If you can’t get a signal 120 feet over the cable, even with Cat 5, double check your cable punch-downs. I have had erratic luck putting on those clear plastic (“Crystal”) ends, but with socket punch-downs, if done with the right tool, they should be foolproof. Something is wrong. Next I would suspect crimped or broken wiring. (It goes without saying, don’t use a high-powered stapler to tack down ethernet. The pro installers I’ve seen have either screw-down or peel and stick loops where they can tied down the cable with tie-wraps)

There are some not-too-expensive ethernet cable testers on Amazon.

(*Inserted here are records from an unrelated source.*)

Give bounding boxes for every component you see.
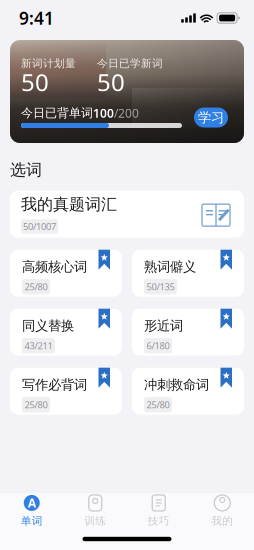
button[interactable]: 熟词僻义 (132, 250, 244, 297)
staticText: 形近词 (144, 318, 183, 334)
staticText: 50/1007 (23, 220, 56, 233)
button[interactable]: 写作必背词 (10, 368, 122, 415)
staticText: 100 (93, 105, 114, 121)
staticText: 熟词僻义 (144, 259, 196, 275)
staticText: 43/211 (24, 340, 52, 352)
staticText: /200 (114, 105, 139, 121)
staticText: 冲刺救命词 (144, 377, 209, 393)
staticText: 同义替换 (22, 318, 74, 334)
button[interactable]: 冲刺救命词 (132, 368, 244, 415)
staticText: 25/80 (24, 398, 48, 411)
staticText: 技巧 (148, 514, 170, 528)
button[interactable]: 我的真题词汇 (10, 191, 244, 238)
staticText: 25/80 (24, 280, 48, 293)
staticText: A (28, 495, 36, 511)
staticText: 6/180 (146, 340, 170, 352)
button[interactable]: 我的 (190, 493, 254, 528)
button[interactable]: 训练 (64, 493, 127, 528)
staticText: 我的真题词汇 (21, 195, 117, 214)
button[interactable]: 同义替换 (10, 309, 122, 356)
staticText: 新词计划量 (21, 57, 76, 70)
staticText: 今日已背单词 (21, 106, 93, 120)
staticText: 25/80 (146, 398, 170, 411)
staticText: 50 (97, 66, 125, 98)
staticText: 今日已学新词 (97, 57, 163, 70)
staticText: 写作必背词 (22, 377, 87, 393)
staticText: 我的 (211, 514, 233, 528)
staticText: 单词 (21, 514, 43, 528)
button[interactable]: 技巧 (127, 493, 190, 528)
button[interactable]: 高频核心词 (10, 250, 122, 297)
button[interactable]: A (0, 493, 64, 528)
staticText: 50/135 (146, 280, 174, 293)
button[interactable]: 学习 (194, 108, 228, 128)
staticText: 9:41 (19, 6, 54, 30)
staticText: 50 (21, 66, 49, 98)
staticText: 高频核心词 (22, 259, 87, 275)
staticText: 训练 (84, 514, 106, 528)
staticText: 选词 (10, 160, 42, 180)
button[interactable]: 形近词 (132, 309, 244, 356)
staticText: 学习 (198, 109, 224, 126)
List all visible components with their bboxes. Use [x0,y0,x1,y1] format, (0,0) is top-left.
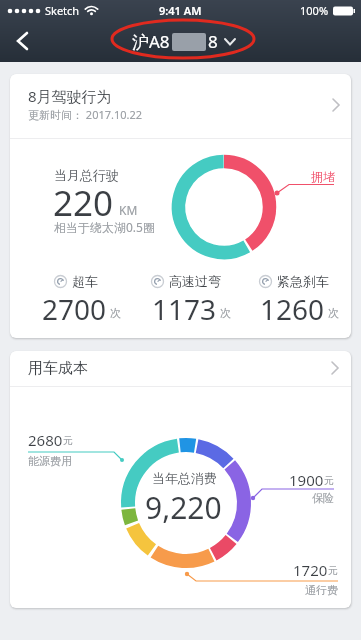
button[interactable] [0,20,44,62]
staticText: 当年总消费 [152,470,217,486]
staticText: 超车 [72,273,98,289]
staticText: 通行费 [305,583,338,597]
staticText: 元 [328,564,338,577]
staticText: 紧急刹车 [277,273,329,289]
staticText: 8 [208,30,218,53]
staticText: 能源费用 [28,454,72,468]
staticText: KM [119,202,138,218]
button[interactable]: 用车成本 [10,351,351,608]
staticText: 1720 [293,560,328,580]
button[interactable]: 沪A8 [132,30,236,53]
staticText: 次 [328,306,339,320]
staticText: 次 [110,306,121,320]
staticText: 沪A8 [132,30,170,53]
staticText: 高速过弯 [169,273,221,289]
staticText: 1900 [289,470,324,490]
button[interactable]: 8月驾驶行为 [10,74,351,338]
staticText: 元 [63,434,73,447]
staticText: 保险 [312,491,334,505]
staticText: 元 [324,474,334,487]
staticText: 8月驾驶行为 [28,86,112,106]
staticText: 用车成本 [28,359,88,378]
staticText: 更新时间： 2017.10.22 [28,107,143,122]
staticText: 9:41 AM [159,3,202,18]
staticText: 拥堵 [311,169,335,184]
staticText: Sketch [45,3,80,18]
staticText: 1260 [260,290,325,328]
staticText: 次 [220,306,231,320]
staticText: 2700 [42,290,107,328]
staticText: 100% [300,3,329,18]
staticText: 220 [53,179,114,223]
staticText: 1173 [152,290,217,328]
staticText: 2680 [28,430,63,450]
staticText: 相当于绕太湖0.5圈 [54,219,155,235]
staticText: 当月总行驶 [54,167,119,183]
staticText: 9,220 [145,487,222,525]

if you are spending good money on a full rewire job, I would go Cat 6 just for future-proofing. (If you are redoing the drywall and I assume the electrical, the cost difference for top-end ethernet should be minimal) Also note that the sockets, patch cables, etc. come in CAT5, CAT5e and Cat6 so be sure to get the right terminations too. For longer runs, you might also consider running 2 cables, even if you only terminate one and leave the other in the wall. An earlier incarnation of TV service preferred a direct run from the main TV box to each TV - otherwise it would overload the network and slow traffic. I would also seriously consider a separate wiring for PoE/IP security cameras to their DVR. There are plate fittings where the faceplate can be attached to this minimal bendable metal frame, instead of a full metal electrical outlet box - but with many new devices (such as security cameras) using PoE, some code may now require PoE to be terminated in a grounded box, and surface runs in conduit. In fact, may apply to all new ethernet installs, in case the run is later used for PoE - check your local electrical code. separation from 120V is certainly something to pay attention to. Several provinces in Canada require ethernet commercial installs to be done by a qualified electrician.

Also consider that you may need to plug in the device that uses the ethernet so locate it near a power plug. One of best choices I made when building my house 14 years ago was to also put a drop wherever a TV would go, as well as in each room. I now have 5 switches, almost all full, and it’s scary how many wired and wifi devices are listed on my router. 2 printers, 3 PC’s (including the XP one), 2Mac minis and a Macbook Air, 4 virtual PC’s, Apple TV, 2 smart TV’s, Nest thermostat, Airport and the Control4 and audio distribution system it’s connected to, 2 stereo amps, a cable box router and 3 distribution TV boxes, not to mention 2 iPhones and 3 old iPhones that I power on and charge monthly.4 iPads, 3 apple watches, a new Paperwhite Kindle and an original Kindle that no longer connects on WiFI, and a Samsung tablet, an old Wii and Reolink security camera. Oh, and my Tesla connects to the WiFi when parked. Just imagine when you appliances start connecting. And that’s just for my wife and I…

I have too much shit.

Nope. I ran conduit from the roof space where I keep my server and network switch, down through a false wall and under the house for wiring rooms and fitting jacks. Made life easy.

The best tool (in my experience) for measuring network performance on your own network is iperf - available for unix/linux/MacOS/Windows. It was an invaluable tool as I tried to ensure that all the links in my home network were running at 1Gb where it was supported. This was to match the 1Gb internet I upgraded to when I started working from home during the pandemic.

I had one dodgy punchdown jack in patch-panel that I bypassed to get 1Gb from the router to the external interface of the server. That was a critical link to fix. 1Gb to the switch, 1Gb to the wifi access point, and to the jacks I tested. My biggest problem was the server (based on Centos 7). Both network interfaces were connected at 1Gb, but I couldn’t get 1Gb across the server - more like 100Mb. Eventually I diagnosed a driver issue on one interface (the onboard one, natch), and a driver update later, I was getting 1Gb speedtests from inside the network. I was very happy …

Do you have any equipment with ports that would benefit from faster connections than 1Gbps?